A sequência de explosões começou no domingo (1º) e teve seu ápice com um clarão impressionante de intensidade X8.1, o mais forte do registro atual. Nesta terça-feira (3), uma nova erupção de magnitude X1.5 foi confirmada, mantendo os especialistas em alerta.
De acordo com a Administração Oceânica e Atmosférica Nacional (NOAA), a explosão X8.1 resultou em uma ejeção de massa coronal (material solar). Esse plasma está vindo em direção ao nosso planeta e deve atingir a atmosfera entre a próxima quinta (5) e sexta-feira (6).
Embora o material solar esteja a caminho, a previsão é de que os impactos diretos sejam de fraca intensidade. Ainda assim, o fenômeno pode provocar:
Auroras Boreais: Possibilidade de luzes intensas nos céus de altas latitudes.
Instabilidades Técnicas: Pequenas interferências em comunicações de rádio, sinais de GPS e redes elétricas.
Riscos Espaciais: Atenção redobrada para astronautas em órbita devido ao aumento da radiação.
Entenda o Fenômeno: O Pico do Ciclo Solar
As erupções são causadas pela intensa atividade magnética do Sol, que atualmente atravessa o pico de seu ciclo de 11 anos. Nesse período, o campo magnético do astro se inverte, aumentando a frequência de manchas e explosões.
"A região AR4366 tem se mostrado extremamente instável. Desde o dia 30 de janeiro, já registramos 21 erupções de classe C, 38 de classe M e 5 de classe X", explica o astrônomo Thiago Gonçalves, diretor do Observatório do Valongo (UFRJ).

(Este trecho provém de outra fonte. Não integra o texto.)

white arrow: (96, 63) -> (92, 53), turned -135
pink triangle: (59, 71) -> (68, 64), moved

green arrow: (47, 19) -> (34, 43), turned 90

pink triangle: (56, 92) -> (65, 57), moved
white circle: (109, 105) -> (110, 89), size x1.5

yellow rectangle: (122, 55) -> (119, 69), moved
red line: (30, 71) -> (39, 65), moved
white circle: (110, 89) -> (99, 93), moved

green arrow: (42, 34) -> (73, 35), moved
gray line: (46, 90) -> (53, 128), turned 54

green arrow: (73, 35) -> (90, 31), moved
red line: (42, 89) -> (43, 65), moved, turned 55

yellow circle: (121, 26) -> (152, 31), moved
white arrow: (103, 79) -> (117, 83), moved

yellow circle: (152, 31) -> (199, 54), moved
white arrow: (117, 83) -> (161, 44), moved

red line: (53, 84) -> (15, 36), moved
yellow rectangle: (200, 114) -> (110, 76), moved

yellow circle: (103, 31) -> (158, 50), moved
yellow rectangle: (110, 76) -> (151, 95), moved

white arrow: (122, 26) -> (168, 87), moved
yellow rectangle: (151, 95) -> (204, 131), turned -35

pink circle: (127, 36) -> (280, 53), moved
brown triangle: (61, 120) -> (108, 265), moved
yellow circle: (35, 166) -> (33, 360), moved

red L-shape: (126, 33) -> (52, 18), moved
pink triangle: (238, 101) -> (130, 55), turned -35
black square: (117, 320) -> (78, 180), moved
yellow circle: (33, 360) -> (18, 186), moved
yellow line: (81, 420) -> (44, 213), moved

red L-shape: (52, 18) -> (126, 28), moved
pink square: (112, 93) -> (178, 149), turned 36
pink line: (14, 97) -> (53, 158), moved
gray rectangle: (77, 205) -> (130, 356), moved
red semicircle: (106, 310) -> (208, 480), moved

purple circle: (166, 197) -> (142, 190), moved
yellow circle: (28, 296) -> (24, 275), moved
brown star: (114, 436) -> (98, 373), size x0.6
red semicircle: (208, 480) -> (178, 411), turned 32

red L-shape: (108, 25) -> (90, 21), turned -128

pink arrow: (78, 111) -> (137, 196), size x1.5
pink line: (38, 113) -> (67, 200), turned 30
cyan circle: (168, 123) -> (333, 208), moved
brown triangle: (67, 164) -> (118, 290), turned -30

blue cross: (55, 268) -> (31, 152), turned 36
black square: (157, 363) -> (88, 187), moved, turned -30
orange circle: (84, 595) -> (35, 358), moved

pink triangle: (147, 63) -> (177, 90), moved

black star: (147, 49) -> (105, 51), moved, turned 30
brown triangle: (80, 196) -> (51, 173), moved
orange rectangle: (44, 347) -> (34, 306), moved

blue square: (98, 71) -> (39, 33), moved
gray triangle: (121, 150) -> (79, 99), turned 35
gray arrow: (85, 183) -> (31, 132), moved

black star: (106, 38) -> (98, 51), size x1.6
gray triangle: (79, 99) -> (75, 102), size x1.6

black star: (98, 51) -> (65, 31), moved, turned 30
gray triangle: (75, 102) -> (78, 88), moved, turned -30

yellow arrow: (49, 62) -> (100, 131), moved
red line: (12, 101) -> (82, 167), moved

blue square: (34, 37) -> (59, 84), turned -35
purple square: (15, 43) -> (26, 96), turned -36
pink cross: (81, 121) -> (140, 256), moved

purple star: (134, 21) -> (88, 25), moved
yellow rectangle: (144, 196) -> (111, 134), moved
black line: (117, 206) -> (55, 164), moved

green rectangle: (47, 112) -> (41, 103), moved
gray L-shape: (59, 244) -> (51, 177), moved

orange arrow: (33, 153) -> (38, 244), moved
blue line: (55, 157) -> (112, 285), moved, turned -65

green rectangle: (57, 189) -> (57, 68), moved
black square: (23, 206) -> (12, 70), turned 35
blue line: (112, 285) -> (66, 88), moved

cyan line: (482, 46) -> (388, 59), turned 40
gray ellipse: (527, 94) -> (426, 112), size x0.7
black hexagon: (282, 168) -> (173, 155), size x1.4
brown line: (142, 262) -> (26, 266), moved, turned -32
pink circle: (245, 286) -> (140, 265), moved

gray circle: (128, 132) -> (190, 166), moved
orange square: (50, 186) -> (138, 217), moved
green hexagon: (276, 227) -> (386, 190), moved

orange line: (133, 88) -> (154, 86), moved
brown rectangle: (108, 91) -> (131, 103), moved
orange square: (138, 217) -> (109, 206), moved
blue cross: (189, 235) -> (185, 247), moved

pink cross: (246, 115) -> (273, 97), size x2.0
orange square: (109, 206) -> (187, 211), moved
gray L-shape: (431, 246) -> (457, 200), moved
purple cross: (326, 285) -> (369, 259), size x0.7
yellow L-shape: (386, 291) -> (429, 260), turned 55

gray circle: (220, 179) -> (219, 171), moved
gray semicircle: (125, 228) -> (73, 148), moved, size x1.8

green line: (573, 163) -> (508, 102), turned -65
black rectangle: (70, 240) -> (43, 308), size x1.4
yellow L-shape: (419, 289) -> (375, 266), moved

As erupções são classificadas por letras, funcionando de forma semelhante à escala Richter para terremotos:
Classe X (Severa): Grandes magnitudes, podem causar apagões de rádio globais e tempestades de radiação de longa duração.
Classe M (Média): Causa breves interrupções em comunicações nos polos.
Classe C (Pequena): Poucas consequências perceptíveis na Terra.